Annoyingly, three out of the four got fixed by just a reboot. One of them, however, persisted with the error (as seen in the screenshot above). Firstly, I don’t like when false positives come up and a reboot fixes them. Secondly, it’s worse when that is inconsistent too!
With that host, there was nothing obvious that I could spot in the logs. Failing that, I tried various things e.g. Rescan, removal of iSCSI Port-Binding, another reboot, disabling the ports on the distributed switch etc. but nothing worked. Weirdly, it started to seem that nothing I did changed anything in the configuration. Even the “Uptime” field wasn’t updating, despite several reboots!
At this point, I thought of removing the host from cluster/vCenter and adding it back, in the hope that whatever is stuck in the configuration will get reset as a result. Then I discovered that all switch and VMKernel configuration options (just for this host!) were also greyed-out. That was a problem because now I couldn’t remove the host from the distributed switch (removal attempt complained that ports are in use), which in turn, prevented removal from the cluster.
Unfortunately, there isn’t a good resolution here. I had to go to DCUI and reset networking to the default. Once done, I gave the host a reboot. vCenter now started complaining that vDS configuration doesn’t match to what’s known to vCenter so I cleanly removed the host from the vDS. That satisfied vCenter so following that, I also cleanly removed the host from the cluster.

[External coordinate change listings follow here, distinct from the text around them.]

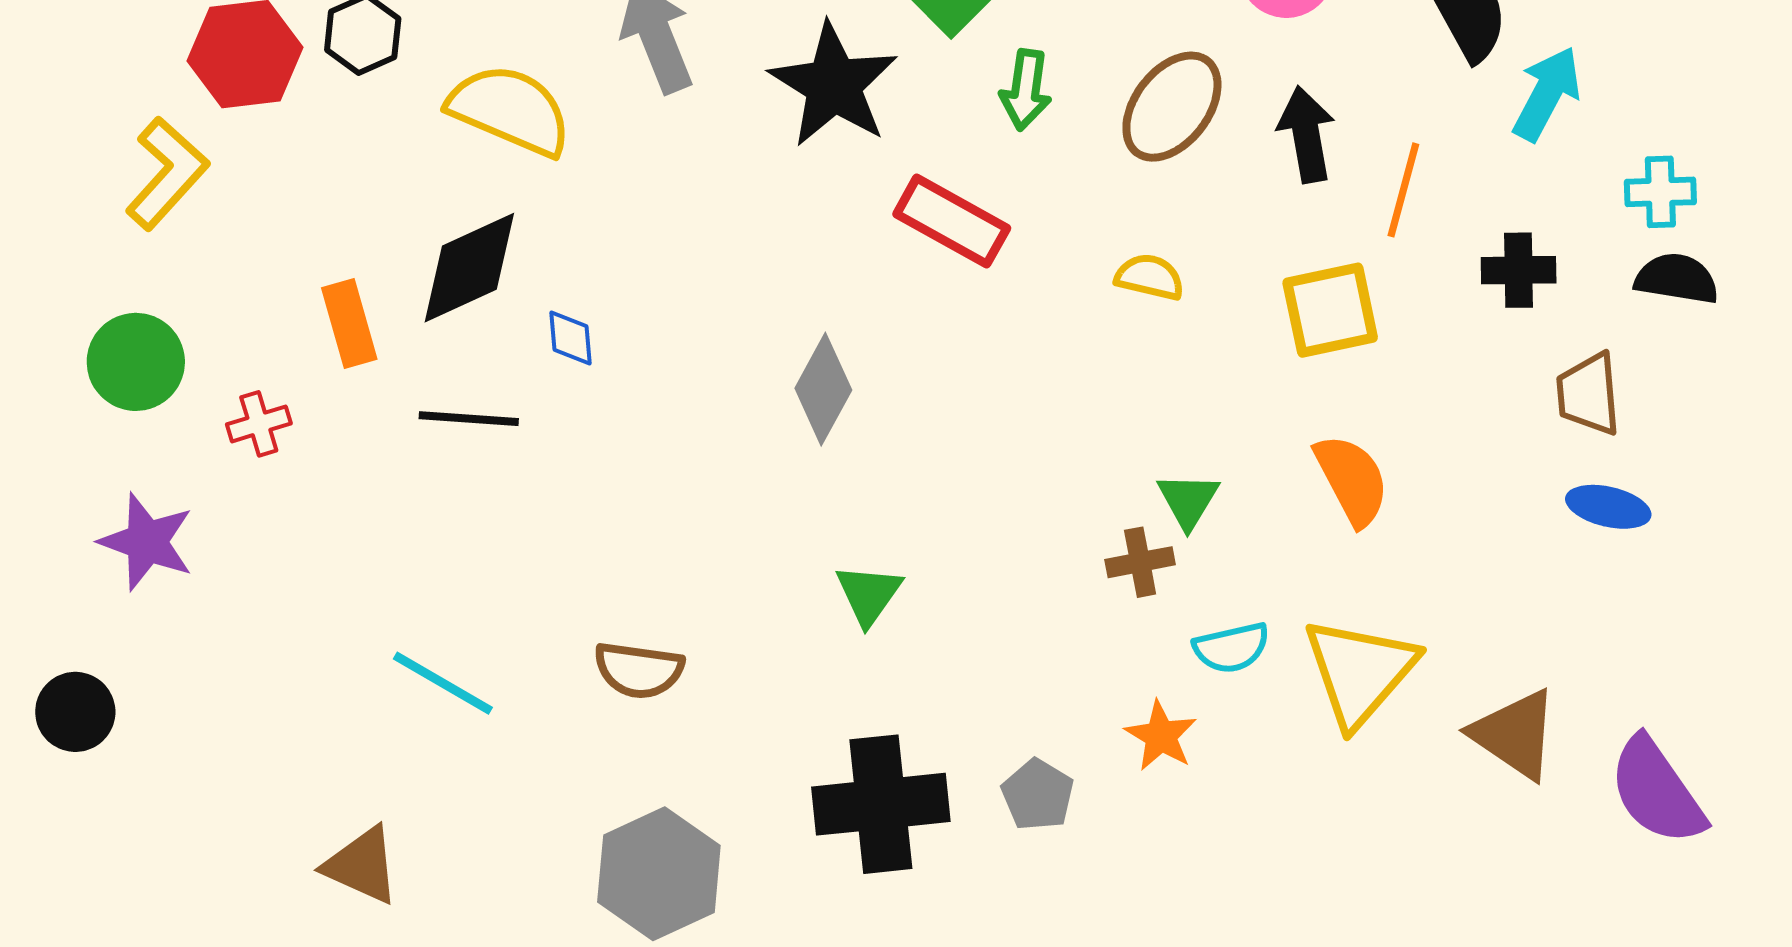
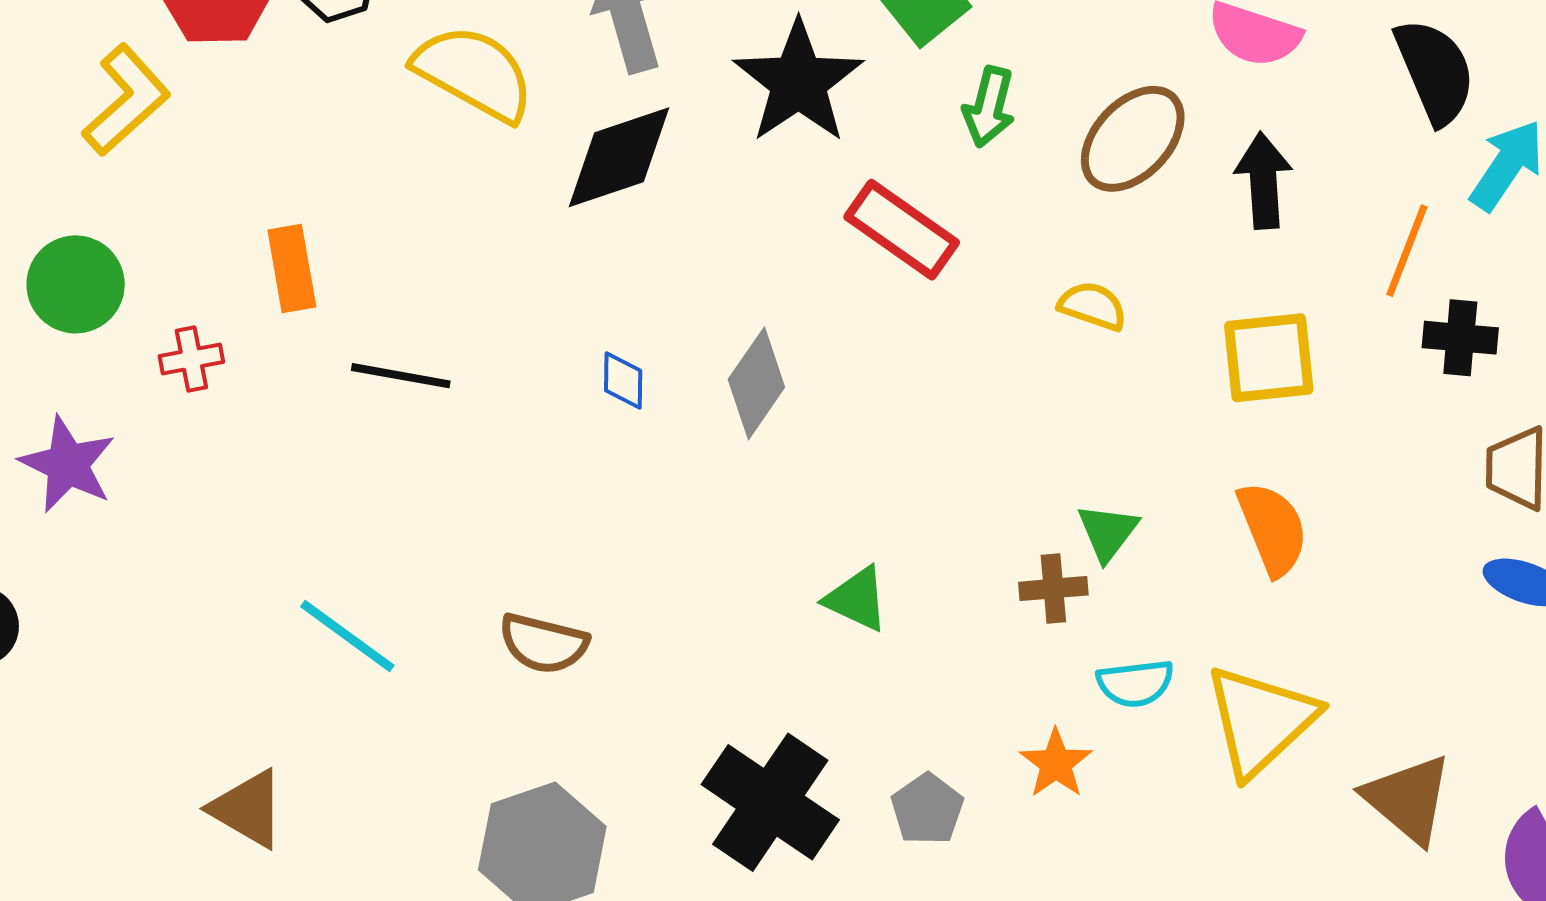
orange line: (1403, 190) -> (1407, 251), moved
black diamond: (469, 268) -> (619, 157), moved
blue diamond: (571, 338) -> (623, 380), moved
green triangle: (869, 594) -> (857, 599), moved, turned -46
black cross: (881, 804) -> (770, 802), turned 34

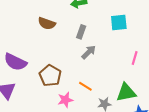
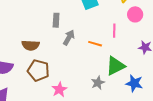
brown semicircle: (47, 23) -> (31, 45), moved
orange line: (85, 86) -> (95, 44), moved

After a reboot, I added the host back into the cluster and the error was finally gone! Rest of the process was to add the host to vDS and configure iSCSI etc. on it. Everything from that point forward worked as expected.
This was definitely a weird one and I didn’t like the fact that I had to remove the host and put it back in to get the error fixed. So, I am documenting the story here in case someone else sees it too.
I also saw another false positive briefly which the same first reboot also fixed (also why I couldn’t capture the screenshot of it):
Deprecated VMFS volume(s) found on the host. Please consider upgrading volume(s) to the latest version
However this, as I later found out, is a known issue. It’s documented here and can also be fixed by just restarting the management agent.